Exercise goal –
Beginning at the first line of the material, output each line exactly until you reach and include the line containing "Après de très". Leave every picture out.

Entries supplied –
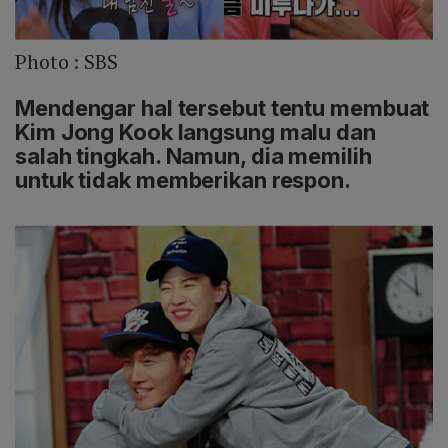
Photo :
SBS
Mendengar hal tersebut tentu membuat
Kim Jong Kook langsung malu dan
salah tingkah. Namun, dia memilih
untuk tidak memberikan respon.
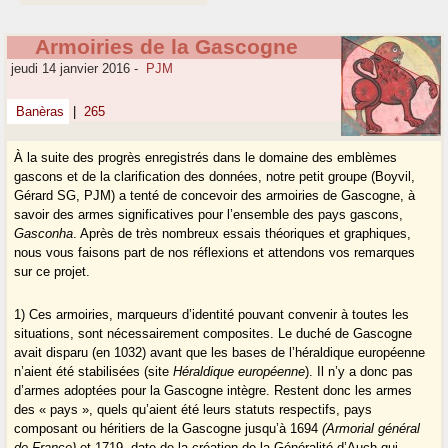
Armoiries de la Gascogne
jeudi 14 janvier 2016
-
PJM
Banèras
|
265
À la suite des progrès enregistrés dans le domaine des emblèmes
gascons et de la clarification des données, notre petit groupe (Boyvil,
Gérard SG, PJM) a tenté de concevoir des armoiries de Gascogne, à
savoir des armes significatives pour l’ensemble des pays gascons,
Gasconha
. Après de très nombreux essais théoriques et graphiques,
nous vous faisons part de nos réflexions et attendons vos remarques
sur ce projet.
1) Ces armoiries, marqueurs d’identité pouvant convenir à toutes les
situations, sont nécessairement composites. Le duché de Gascogne
avait disparu (en 1032) avant que les bases de l’héraldique européenne
n’aient été stabilisées (site
Héraldique européenne
). Il n’y a donc pas
d’armes adoptées pour la Gascogne intègre. Restent donc les armes
des « pays », quels qu’aient été leurs statuts respectifs, pays
composant ou héritiers de la Gascogne jusqu’à 1694
(Armorial général
de France)
et 1719, date de la création de la Généralité d’Auch qui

Result –
Photo :
SBS
Mendengar hal tersebut tentu membuat
Kim Jong Kook langsung malu dan
salah tingkah. Namun, dia memilih
untuk tidak memberikan respon.
Armoiries de la Gascogne
jeudi 14 janvier 2016
-
PJM
Banèras
|
265
À la suite des progrès enregistrés dans le domaine des emblèmes
gascons et de la clarification des données, notre petit groupe (Boyvil,
Gérard SG, PJM) a tenté de concevoir des armoiries de Gascogne, à
savoir des armes significatives pour l’ensemble des pays gascons,
Gasconha
. Après de très nombreux essais théoriques et graphiques,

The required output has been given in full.